- _Description of the task_: Every record is to be printed exactly as it appears.

===== Dataset records

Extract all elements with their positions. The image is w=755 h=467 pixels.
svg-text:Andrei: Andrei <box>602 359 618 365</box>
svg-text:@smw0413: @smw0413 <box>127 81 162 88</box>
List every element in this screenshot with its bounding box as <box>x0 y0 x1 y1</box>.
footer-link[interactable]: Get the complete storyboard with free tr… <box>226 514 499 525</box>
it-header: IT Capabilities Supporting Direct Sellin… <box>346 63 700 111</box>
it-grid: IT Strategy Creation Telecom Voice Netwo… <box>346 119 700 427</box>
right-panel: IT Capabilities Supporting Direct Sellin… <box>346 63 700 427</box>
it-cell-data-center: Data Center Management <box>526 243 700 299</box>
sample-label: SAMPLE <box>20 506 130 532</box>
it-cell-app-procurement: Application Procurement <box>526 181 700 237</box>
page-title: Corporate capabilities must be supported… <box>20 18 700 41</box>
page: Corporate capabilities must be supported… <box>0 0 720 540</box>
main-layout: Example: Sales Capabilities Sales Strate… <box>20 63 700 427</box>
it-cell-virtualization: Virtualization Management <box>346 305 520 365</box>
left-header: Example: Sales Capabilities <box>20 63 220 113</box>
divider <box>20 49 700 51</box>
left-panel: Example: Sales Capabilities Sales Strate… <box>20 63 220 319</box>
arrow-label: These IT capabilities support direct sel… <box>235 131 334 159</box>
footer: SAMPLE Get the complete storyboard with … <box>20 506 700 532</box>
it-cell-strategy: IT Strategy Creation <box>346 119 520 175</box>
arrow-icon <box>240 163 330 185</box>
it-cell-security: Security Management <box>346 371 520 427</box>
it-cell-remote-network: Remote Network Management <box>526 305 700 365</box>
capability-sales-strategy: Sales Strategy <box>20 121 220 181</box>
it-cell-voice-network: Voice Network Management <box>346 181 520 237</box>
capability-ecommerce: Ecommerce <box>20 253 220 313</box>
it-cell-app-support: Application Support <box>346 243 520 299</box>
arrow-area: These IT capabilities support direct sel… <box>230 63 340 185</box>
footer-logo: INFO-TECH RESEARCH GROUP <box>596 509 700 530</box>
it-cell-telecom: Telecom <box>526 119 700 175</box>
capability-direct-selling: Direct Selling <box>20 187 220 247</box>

==========

- _Solved exercise_:
Extract all elements with their positions. The image is w=755 h=467 pixels.
svg-text:Andrei: Andrei <box>602 359 618 365</box>
svg-text:@smw0413: @smw0413 <box>127 81 162 88</box>
List every element in this screenshot with its bounding box as <box>x0 y0 x1 y1</box>.
footer-link[interactable]: Get the complete storyboard with free tr… <box>226 514 499 525</box>
it-header: IT Capabilities Supporting Direct Sellin… <box>346 63 700 111</box>
it-grid: IT Strategy Creation Telecom Voice Netwo… <box>346 119 700 427</box>
right-panel: IT Capabilities Supporting Direct Sellin… <box>346 63 700 427</box>
it-cell-data-center: Data Center Management <box>526 243 700 299</box>
sample-label: SAMPLE <box>20 506 130 532</box>
it-cell-app-procurement: Application Procurement <box>526 181 700 237</box>
page-title: Corporate capabilities must be supported… <box>20 18 700 41</box>
page: Corporate capabilities must be supported… <box>0 0 720 540</box>
main-layout: Example: Sales Capabilities Sales Strate… <box>20 63 700 427</box>
it-cell-virtualization: Virtualization Management <box>346 305 520 365</box>
left-header: Example: Sales Capabilities <box>20 63 220 113</box>
divider <box>20 49 700 51</box>
left-panel: Example: Sales Capabilities Sales Strate… <box>20 63 220 319</box>
arrow-label: These IT capabilities support direct sel… <box>235 131 334 159</box>
footer: SAMPLE Get the complete storyboard with … <box>20 506 700 532</box>
it-cell-strategy: IT Strategy Creation <box>346 119 520 175</box>
arrow-icon <box>240 163 330 185</box>
it-cell-security: Security Management <box>346 371 520 427</box>
it-cell-remote-network: Remote Network Management <box>526 305 700 365</box>
capability-sales-strategy: Sales Strategy <box>20 121 220 181</box>
it-cell-voice-network: Voice Network Management <box>346 181 520 237</box>
capability-ecommerce: Ecommerce <box>20 253 220 313</box>
it-cell-app-support: Application Support <box>346 243 520 299</box>
arrow-area: These IT capabilities support direct sel… <box>230 63 340 185</box>
footer-logo: INFO-TECH RESEARCH GROUP <box>596 509 700 530</box>
it-cell-telecom: Telecom <box>526 119 700 175</box>
capability-direct-selling: Direct Selling <box>20 187 220 247</box>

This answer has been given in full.